Wednesday, November 21, 2007

Putting the Duh Back in Holiduhs

For the last week or so, I feel like people are correcting me every time I open my mouth.

Now, I'm not a particularly competitive person. And I'm too big a dork to evince a big ego. But after the 27th correction,I start to become defensive. I usually won't actually defend myself, but I get irritated.

And I get competitive, as in I try to stump the corrector with frequently unrelated knowledge just to get back the points I lost in the correction.

And paranoid: what fresh correction will be around the next corner? Will I be able to keep from throttling the next person who tells me something like, "You do your shoes wrong. If you laced your shoes OVER the grommets, you'll be so much healthier and happier and also money will come to you within three weeks."?

So with all the nice people out for my own good of late, why didn't anyone tell me not to drink that last glass§ of champagne Sunday?

Y'all just wanted to watch the funny Marin circus, didn't you?

[SUMMARY: Vultures!]

OK. I get that. I'd probably have done the same to for you.

Before we get too deep into the holiday season, let me take this moment for a public service announcement:

Champagne on an empty stomach can be brutal.

You're welcome.

The 20th Annual Champagne Cascade at the Brown Palace was a benefit for the Colorado Ballet.

I tried to snap a picture of the wandering dance-urchins as they flitted amidst the crowd, but missed. They got down to the end of the balcony, had a little urchin conference and decided to come back to me.

"Hello, miss,¶ we're from the Colorado Ballet's production of The Nutcracker." And they *curtsied*.

So I asked if I could take a proper picture and they complied. That girl in the front left was very outgoing. She's eleven and she's been dancing since she was four.

They were so cute and sweet they made my ovaries ache.

Here is the tower of glasses, ready for the pouring.

Champagne and flowers on the dais.

The chandelier, unlit.

I took a movie of Marcel Pitton% pouring the champagne. It wouldn't load. Also, it was disappointing. He just poured a ceremonial splash of champagne so it cascaded from the first glass to the second level of glasses and stopped.

The disembodied voice from the loudspeaker told us if he'd poured the whole cascade, we'd be there until Thanksgiving. Most of us would have been willing to hang in for that.

Look closely. There's champagne in one of them thar glasses.

Artsy flash version.

After the "cascade," the chandelier was lit.

And a couple of scenes of The Nutcracker were performed.

We made some new friends, who only encouraged us in the drinking of champagne.

Toby and Jonathan

...with Toby's sister, Janet#

And Janetice's boyfriend, Dari (blue and white shirt -- I don't know if I'm spelling that right. Sorry, Dari!) and Isaac (suit and tie), a champagne waiter Toby and Jonathan know. And, y'know... Kelley and Marin.

[SUMMARY: Friends good.

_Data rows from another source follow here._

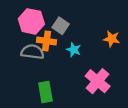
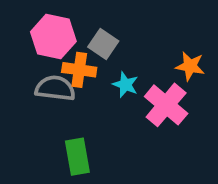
pink cross: (98, 81) -> (166, 105), moved

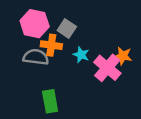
orange star: (190, 66) -> (123, 56), moved

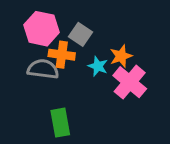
orange star: (123, 56) -> (121, 56), moved, turned -30

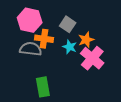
gray square: (81, 34) -> (68, 24), moved

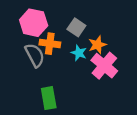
gray semicircle: (31, 49) -> (35, 55), turned 55

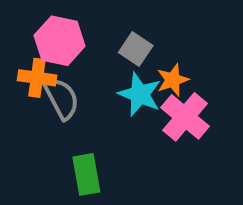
orange cross: (50, 44) -> (37, 78), moved
cyan star: (79, 53) -> (140, 94), size x1.5

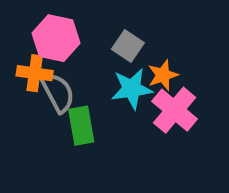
cyan star: (140, 94) -> (132, 89), turned -30
green rectangle: (86, 174) -> (81, 126), moved

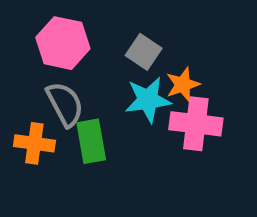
orange cross: (35, 73) -> (34, 143), moved
pink cross: (175, 110) -> (196, 124), turned -33

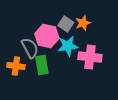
pink hexagon: (63, 43) -> (47, 36), moved
orange star: (183, 85) -> (83, 23), moved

Friends with champagne, better.]

A little side note: I generally get out of the shower, put some petroleum product in my hair, then leave it as much the heck alone as I can. The less I mess with it, the less the fuzzy. Consequently, I find myself at 3:00 some afternoons, washing my hands in the bathroom, looking up to realise... I haven't looked in a mirror all day.

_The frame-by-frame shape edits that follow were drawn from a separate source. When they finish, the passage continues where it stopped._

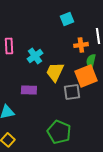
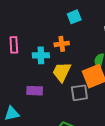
orange cross: (81, 45) -> (62, 44), moved
cyan cross: (35, 56) -> (41, 55), turned 35

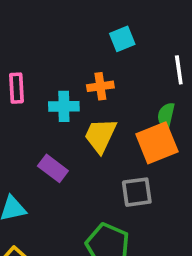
purple rectangle: (35, 91) -> (53, 168), turned 35
gray square: (79, 93) -> (137, 192), moved

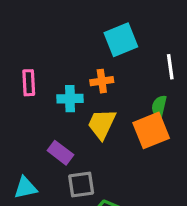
cyan square: (122, 39) -> (121, 40), size x1.5
gray square: (137, 192) -> (81, 185), moved

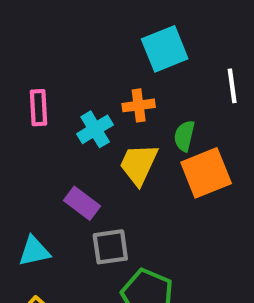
cyan cross: (70, 99) -> (95, 129), turned -30
green semicircle: (159, 107) -> (184, 136), moved

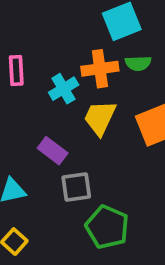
orange cross: (139, 105) -> (100, 69), size x1.4
green semicircle: (184, 136) -> (138, 63), moved, turned -105

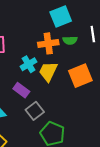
cyan cross: (64, 89) -> (29, 64), moved
gray square: (76, 187) -> (35, 111), turned -30

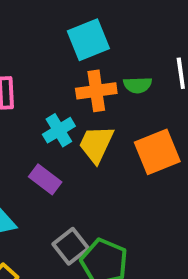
cyan square: (61, 16) -> (88, 40), moved
gray square: (35, 111) -> (71, 246), moved

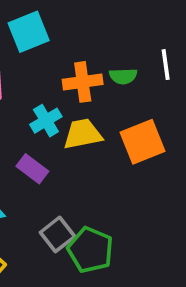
cyan square: (88, 40) -> (29, 32), moved
yellow trapezoid: (96, 144) -> (83, 134), turned 54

This was one of those days.

If ever you see me out with my hair like this, would you please take me aside and gently push me in the direction of a mirror?

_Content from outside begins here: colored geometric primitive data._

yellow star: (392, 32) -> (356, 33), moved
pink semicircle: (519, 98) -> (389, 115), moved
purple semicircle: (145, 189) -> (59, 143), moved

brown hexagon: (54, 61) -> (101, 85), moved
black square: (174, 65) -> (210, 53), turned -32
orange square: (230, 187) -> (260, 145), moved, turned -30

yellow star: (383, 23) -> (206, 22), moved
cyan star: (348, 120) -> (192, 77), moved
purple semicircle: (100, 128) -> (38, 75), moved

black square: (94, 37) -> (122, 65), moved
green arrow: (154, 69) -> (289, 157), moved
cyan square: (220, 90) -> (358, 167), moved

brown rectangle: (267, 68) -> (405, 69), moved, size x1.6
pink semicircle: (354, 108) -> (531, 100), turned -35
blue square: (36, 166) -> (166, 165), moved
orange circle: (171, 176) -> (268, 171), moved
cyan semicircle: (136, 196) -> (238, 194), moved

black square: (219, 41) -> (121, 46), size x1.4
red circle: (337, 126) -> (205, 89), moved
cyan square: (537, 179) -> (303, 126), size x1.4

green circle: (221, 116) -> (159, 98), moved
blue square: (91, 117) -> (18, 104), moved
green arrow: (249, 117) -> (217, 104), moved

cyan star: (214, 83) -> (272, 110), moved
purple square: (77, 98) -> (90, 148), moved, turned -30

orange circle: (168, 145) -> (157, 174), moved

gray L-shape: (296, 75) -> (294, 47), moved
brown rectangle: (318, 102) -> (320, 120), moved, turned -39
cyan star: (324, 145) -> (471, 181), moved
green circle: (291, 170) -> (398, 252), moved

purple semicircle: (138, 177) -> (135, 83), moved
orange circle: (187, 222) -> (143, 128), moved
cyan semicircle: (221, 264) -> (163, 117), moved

There's photographic evidence here, people. Anthropologists of the future may take my hair as a symptom of our society and you don't want that.

Ooooh... do you think I'll get a name? Like Lucy?

[SUMMARY: I put way too much stock in the power of hair.]


Kelley called The Boy when we got to the Coral.

Shiny, happy people

And an hour later, I was lying in the middle of my living room floor saying, "I just want to be NORMAL..."

And now you're all caught up on Sunday.

You're welcome.

FOOTNOTE (crossed): We are NOT back to the spit or swallow thing. My brother will thank me.

FOOTNOTE (double-crossed): Some warranted, some not so much, some just plain wrong.

§FOOTNOTE (swerved): Maybe last glasses. Maybe the last three. Or four. I lost count anyway.

FOOTNOTE (paragraphed): Seriously.

%FOOTNOTE (percented): You remember Marcel. From the spa anniversary?

#FOOTNOTE (pounded): Or maybe Janice.